In 2021, COVID-19 killed 131 per 100,000 U.S. men but only 82 per 100,000 U.S. women, the study said.
Researchers used a binary classification of gender and did not analyze overlap between other demographic subgroups and disease classifications.
Drug overdoses and other unintentional injuries also widened gap
Men were twice as likely to die due to unintentional injuries – primarily drug overdoses – than women in 2010 and are even more likely to in 2021, a 0.27 difference since 2019, according to the study.
“This analysis finds that COVID-19 and the drug-overdose epidemic were major contributors to the widening gender gap in life expectancy in recent years,” the study authors wrote.
Some factors partially stopped the gap from expanding wider including maternal deaths among women and a decline in cancer deaths among men, the study added. Higher rates of comorbidities, incarceration and homelessness among men as well as other health behaviors were cited as explanations for the gap.

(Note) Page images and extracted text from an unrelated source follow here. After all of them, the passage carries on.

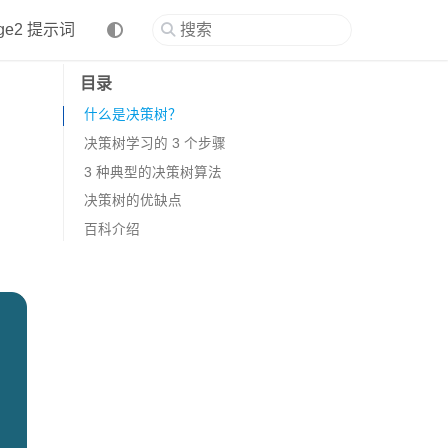
age2 提示词
目录
什么是决策树？
决策树学习的 3 个步骤
3 种典型的决策树算法
步骤一、特征选择
决策树的优缺点
步骤二、决策树生成
百科介绍
步骤三、决策树剪枝
百度百科（详情）
维基百科（详情）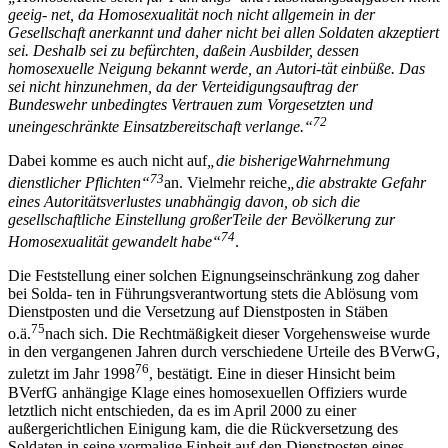
geeig- net, da Homosexualit
ä
t noch nicht allgemein in der
Gesellschaft anerkannt
und daher nicht bei allen Soldaten akzeptiert
sei. Deshalb sei zu bef
ü
rchten, da
ß
ein Ausbilder, dessen
homosexuelle Neigung bekannt werde, an Autori-
t
ä
t einb
üß
e. Das
sei nicht hinzunehmen, da der Verteidigungsauftrag der
Bundeswehr unbedingtes Vertrauen zum Vorgesetzten und
72
uneingeschr
ä
nkte Einsatzbereitschaft verlange.
“
Dabei komme es auch nicht auf
„
die bisherige
Wahrnehmung
73
dienstlicher Pflichten
“
an. Vielmehr reiche
„
die abstrakte Gefahr
eines Autorit
ä
tsver
lustes unabh
ä
ngig davon, ob sich die
gesellschaftliche Einstellung gro
ß
er
Teile der Bev
ö
lkerung zur
74
Homosexualit
ä
t gewandelt habe
“
.
Die Feststellung einer solchen Eignungseinschränkung zog daher
bei Solda- ten in Führungsverantwortung stets die Ablösung vom
Dienstposten und die Versetzung auf Dienstposten in Stäben
75
o.ä.
nach sich. Die Rechtmäßigkeit dieser Vorgehensweise wurde
in den vergangenen Jahren durch verschiedene Urteile des BVerwG,
76
zuletzt im Jahr 1998
, bestätigt. Eine in dieser Hinsicht beim
BVerfG anhängige Klage eines homosexuellen Offiziers wurde
letztlich nicht entschieden, da es im April 2000 zu einer
außergerichtlichen Einigung kam, die die Rückversetzung des
Soldaten in seine vormalige Einheit auf den Dienstposten eines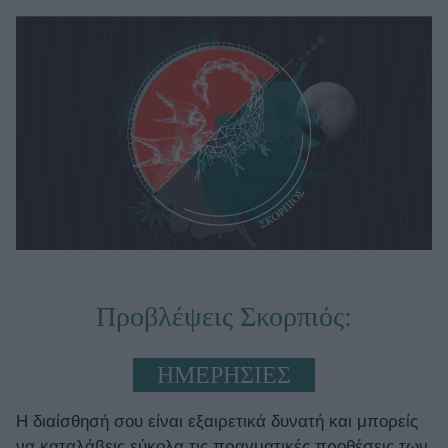
Μακιγιάζ
Beauty News
Well being
Ψυχολογία
Υγεία + Διατροφή
Σχέσεις & Σεξ
Fitness
Woman Power
Προβλέψεις Σκορπιός:
Parenting
Working Girl
Real Women
ΗΜΕΡΗΣΙΕΣ
Πρόσωπα
Η διαίσθησή σου είναι εξαιρετικά δυνατή και μπορείς
να καταλάβεις εύκολα τις πραγματικές προθέσεις των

American life expectancy fell over two and a half years since COVID
The overall life expectancy dropped over a year and a half down to 76.1 years in 2021, according to Centers for Disease Control and Prevention data.
A June study published in the American Journal of Public Health found that over 50 countries have surpassed the U.S. in life expectancy since the 1930s. Research showed Northeastern and Western states experienced the fastest growth while south-central and Midwestern states saw the slowest growth.
The U.S. Census Bureau projects that women will continue to outlive men for the rest of the century, according to new population estimates.